Si un jour elle venait à perdre la couronne, d'une quelconque façon que ce soit, elle s'arrangerait probablement pour faire de la scène. Avoir un rôle, prétendre, tout cela elle le maîtrisait d'ores et déjà. Au moins, sur scène, elle aurait quelque chose qu'ici, au palais, elle ne pouvait avoir : La liberté.
- Je suis tout de même curieuse, Votre Altesse : Serez-vous à même de faire le voyage ? J'ai ouïe dire que vous aviez votre propre entreprise maintenant et cela accaparait la majorité de votre temps.
- Vos oreilles doivent t'être dotées d'une étrange magie, Duchesse. Du duché vous entendez autant de choses ? C'est remarquable ! Surtout pour quelqu'un de votre âge.
- Qu'insinuez-vous ?
- Rien, mais j'ai moi-même ouïe dire que plus les années passent et moins nos sens performent. Votre sens du respect s'était déjà perdu il y a deux ans, mais j'apprends avec grand bonheur que celui-ci est compensé par votre ouïe extraordinnaire !
- Vous moqueriez-vous ? Cela ne saurait être toléré, Princesse.
- Je n'oserais point, voyons Duchesse, calmez-vous donc. Peut-être devrais-je demander à faire venir un thé à la camomille pour vous.

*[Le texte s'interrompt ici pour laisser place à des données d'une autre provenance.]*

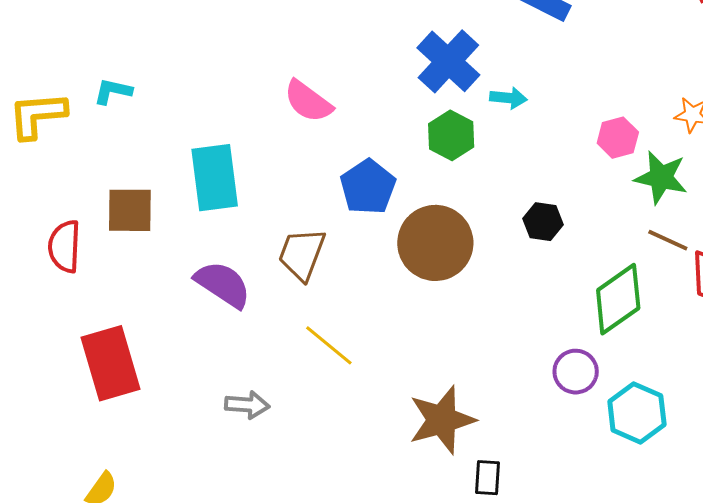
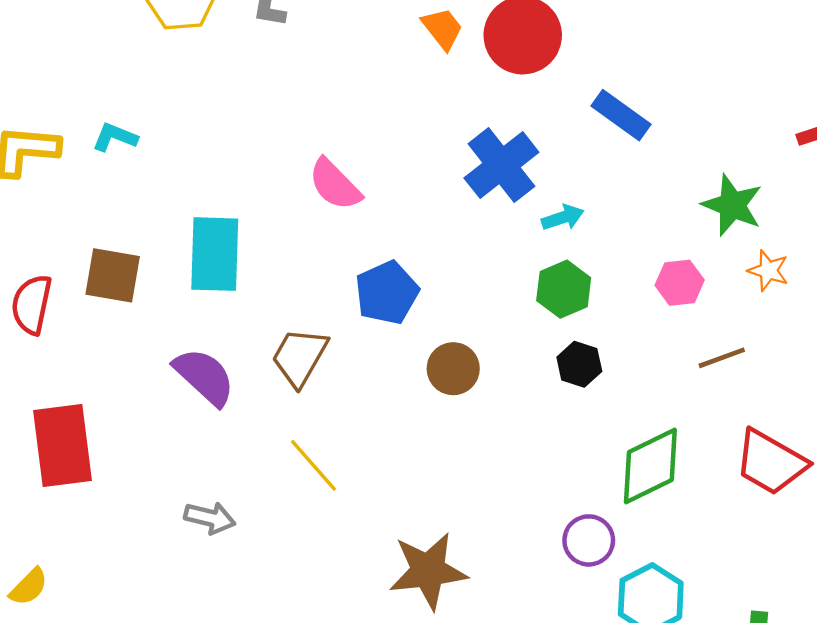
cyan arrow: (508, 98) -> (563, 217), turned -33
green hexagon: (451, 135) -> (564, 289), moved
green star: (661, 177) -> (732, 205), moved
brown line: (668, 240) -> (722, 358), moved, turned -54
brown circle: (435, 243) -> (453, 369), size x0.6

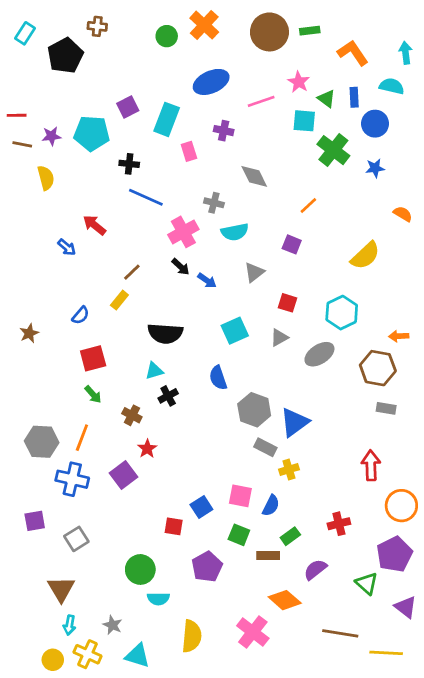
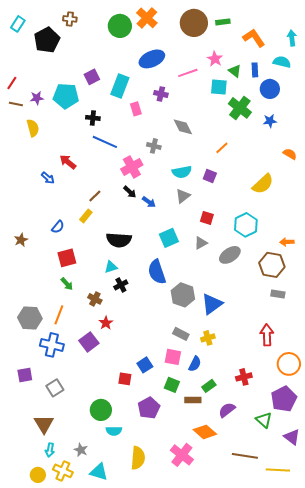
green circle: (167, 36) -> (120, 26), size x1.5
red line: (17, 115) -> (12, 83), turned -56
cyan semicircle: (235, 232) -> (182, 172), moved
blue semicircle: (218, 378) -> (157, 272), size x1.4
gray rectangle: (265, 447) -> (181, 334), moved

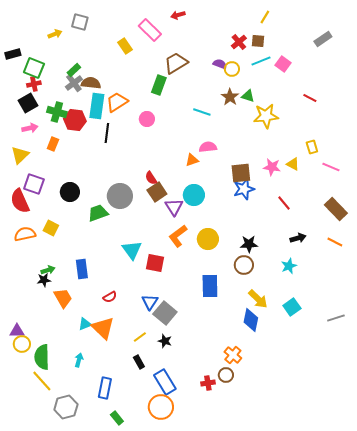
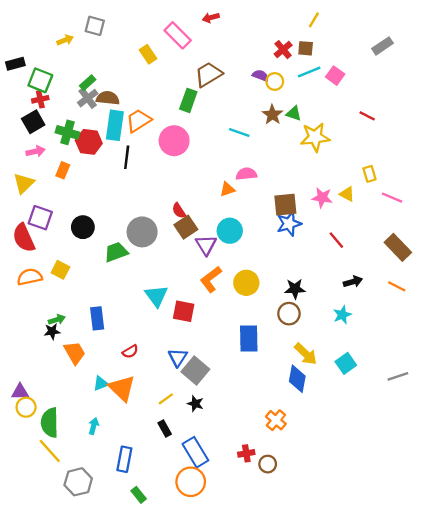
pink circle: (147, 119) -> (174, 141), size x1.6
brown circle: (226, 375) -> (268, 464), moved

- Votre Altesse ! se révolta la Duchesse en se levant brusquement de sa chaise
Bien entendu, la matriarche avait comprit que la princesse moquait éperduemment d'elle, mais il y avait indéniablement quelque chose d'amusant là-dedans pour elle. Jamais encore en cinq ans, Méryl n'avait osé répondre ou bien même rétorquer quoique ce soit. Elle se contentait de mimer des sourires, des hauchements de tête et attendait patiemment que l'orage passe. Mais aujourd'hui, le vent avait décidé de souffler de l'autre côté de la table. Elle ne saurait tolérer une journée où le fils et la mère ferait de sa vie un enfer. Certes, elle n'était pas parfaite, mais elle ne méritait ni leur dédain, ni leur irrespect et encore moins leur attidude vis à vis d'elle.

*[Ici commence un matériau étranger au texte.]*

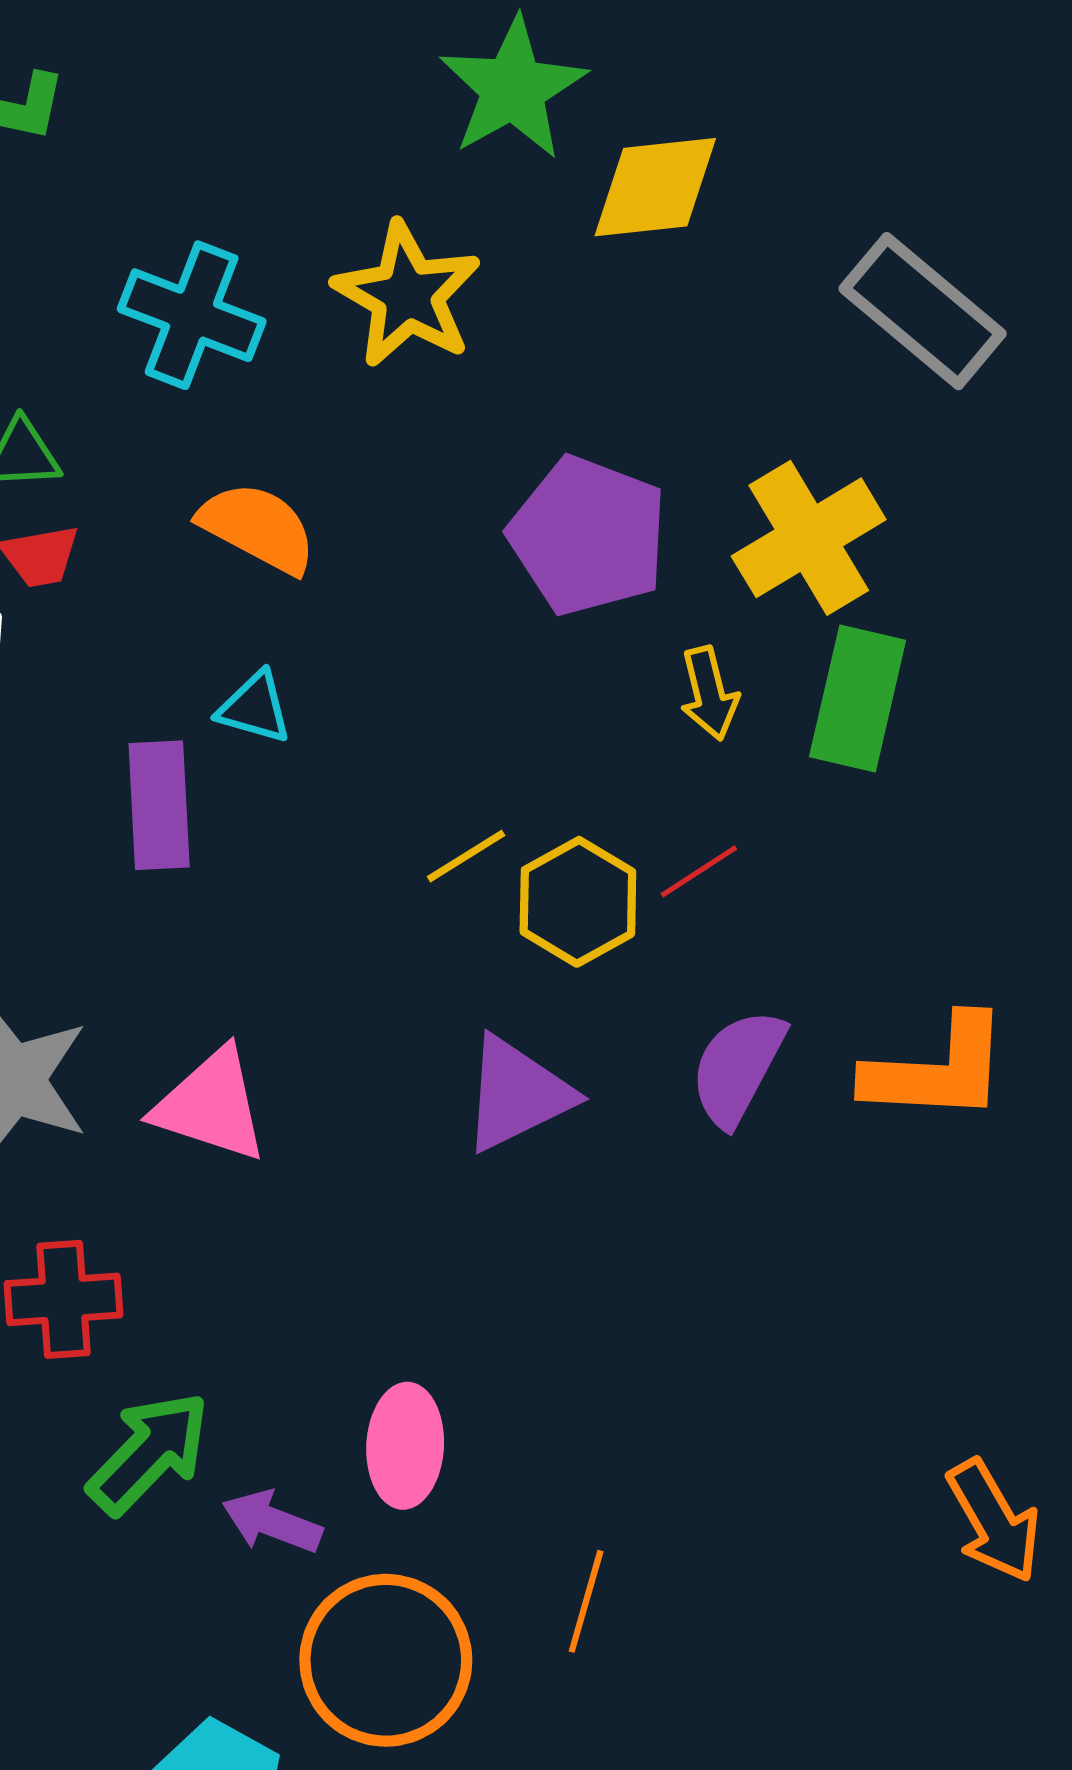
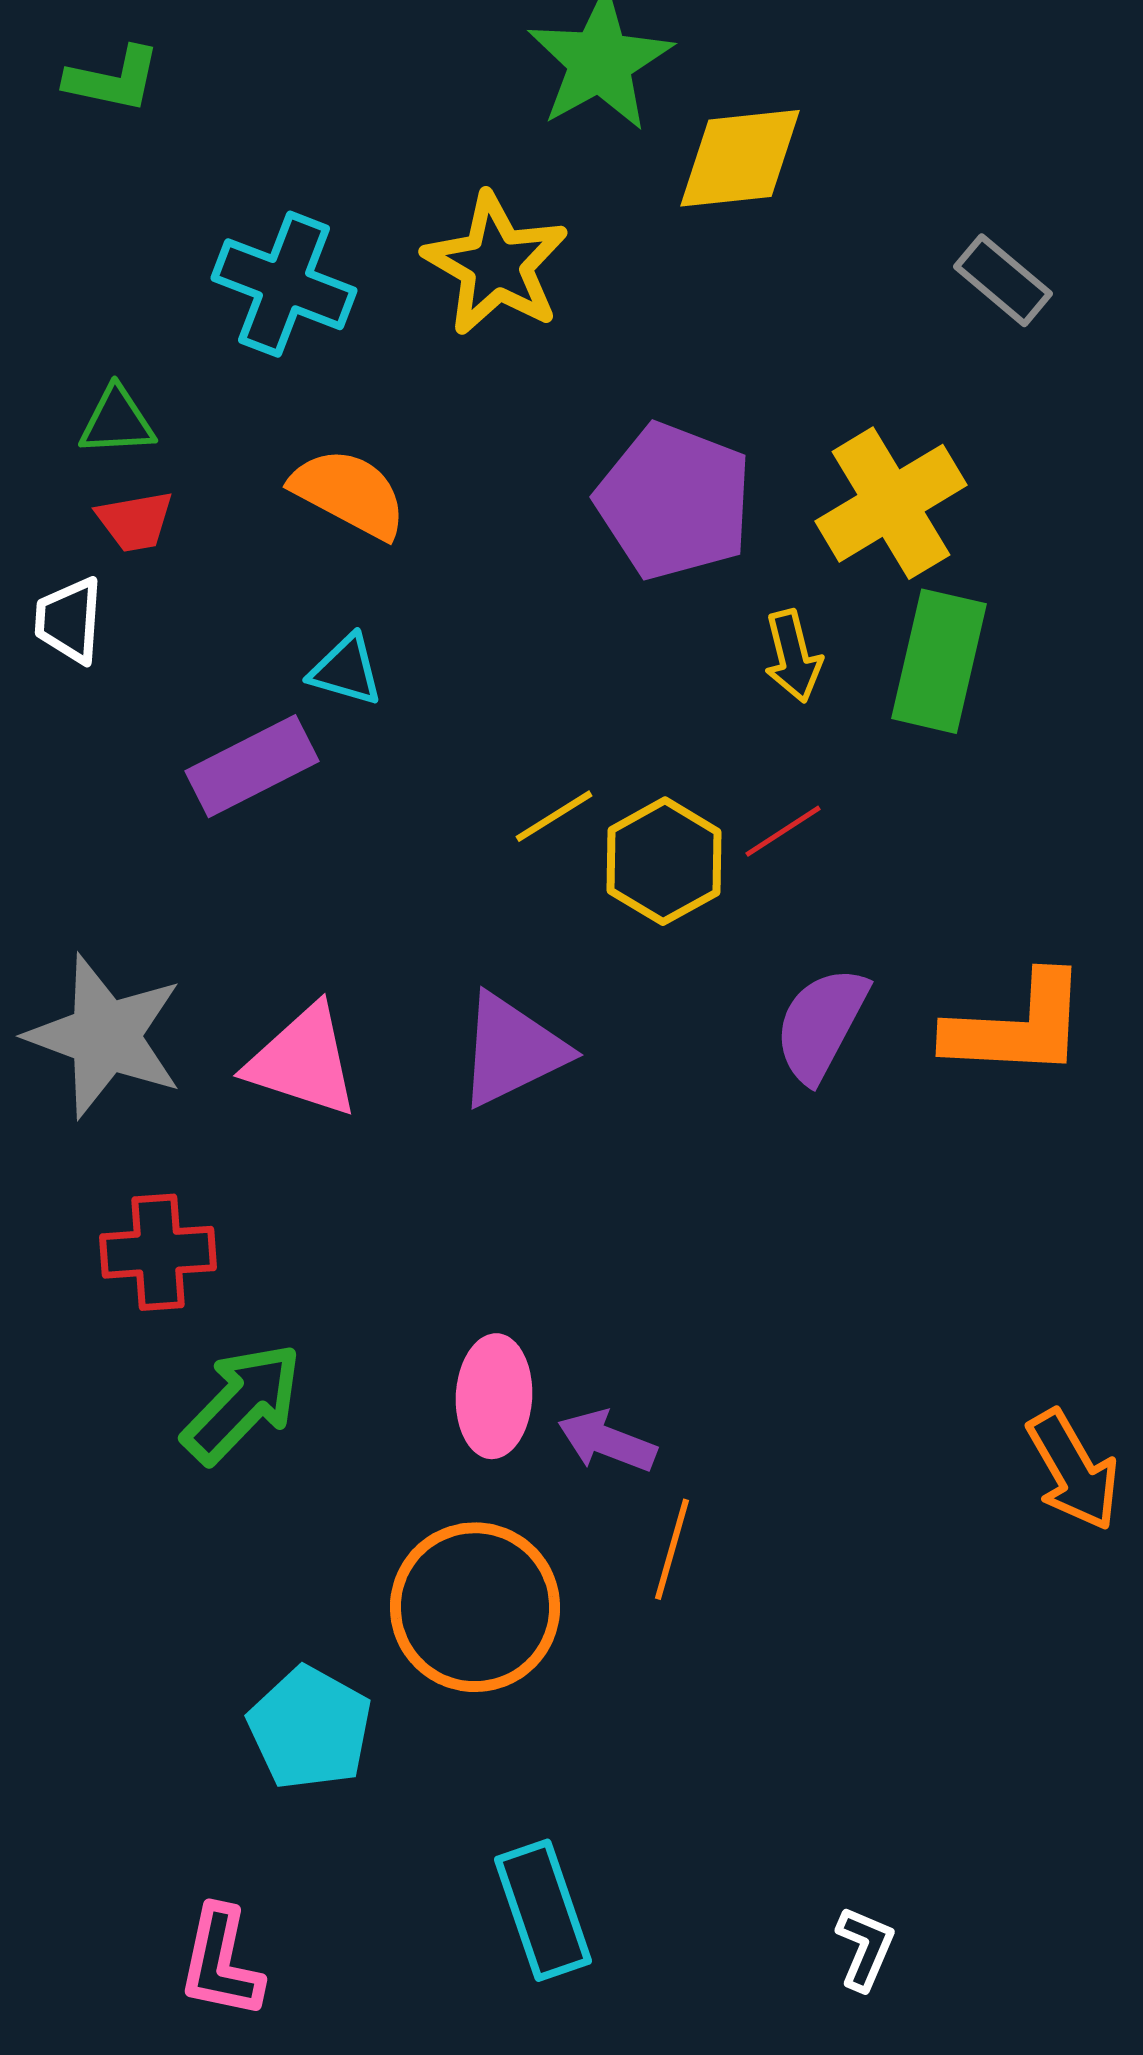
gray rectangle: (923, 311) -> (1003, 280), size x0.6
purple rectangle: (159, 805) -> (252, 766), turned 66
purple triangle: (517, 1094) -> (512, 1050), moved
purple arrow: (272, 1522) -> (607, 1441), moved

- Je pense que je devrais m'en aller. Je vous ai déjà sentie érintée quand je suis arrivée et je vais mettre cela sur le coup de votre passe-temps. Mais sachez une chose, une telle attitude ne saurait être tolérée au Duché. J'espère donc sincèrement que vous serez vous reprendre, Votre Altesse. Pour votre prore bien.
Menaces encore et toujours. La Duchesse était peut-être une vieille femme, mais il ne demeurait pas moins qu'elle devait avoir quelques tours dans une de ses manches bouffantes dissimulant ses bras imposants. Comment aurait-elle pu donner naissance et élever un fils comme le sien sinon ?
- Sachez néanmoins que j'en avertirais, James.
- Faites donc. Je vous en conjure, faites donc, fit Méryl sans sourciller
Qu'allait-il faire de plus ? Ne venait-il pas de passer cinq minutes à lui rappeler qu'elle n'était rien et qu'elle ne servait à rien ? Il ne pourrait certainement pas faire pire. Néanmoins, Méryl ne le voyait pas débarquer devant elle afin de lui reprocher son comportement vis à vis de sa mère. C'était comme si, là aussi, il s'en fichait. Tout semblait lui glisser sur la peau à cet homme et rien ne semblait avoir d'importance pour lui si ce n'était...Le royaume. C'était louable. Inutile, mais louable. Le royaume n'avait que faire qu'il se tue à la tâche. Tout ce qu'il désirait c'était d'être en sécurité, d'avoir à manger dans son assiette et de quoi se divertir. Or, Méryl s'occupait de tout cela à son échelle par le biais de différents mécénats. Elle était sainte patronne de l'Eglise. Directrice de la guilde des fermiers. Commandante en cheffe des armées royales. Des rôles que beaucoup ignoraient à son sujet mais dont elle s'occupait avec prudence et diligence. Certes, c'était une conseillère matrimoniale extraordinnaire mais elle était encore plus brillante quand il s'agissait de garder le moindre de ses mouvements anonymes et discrets aux yeux de tous.
Ce n'était probablement pas grand chose, mais en réalité, Méryl gouvernait déjà dans l'ombre, et ce, depuis cinq années à présent.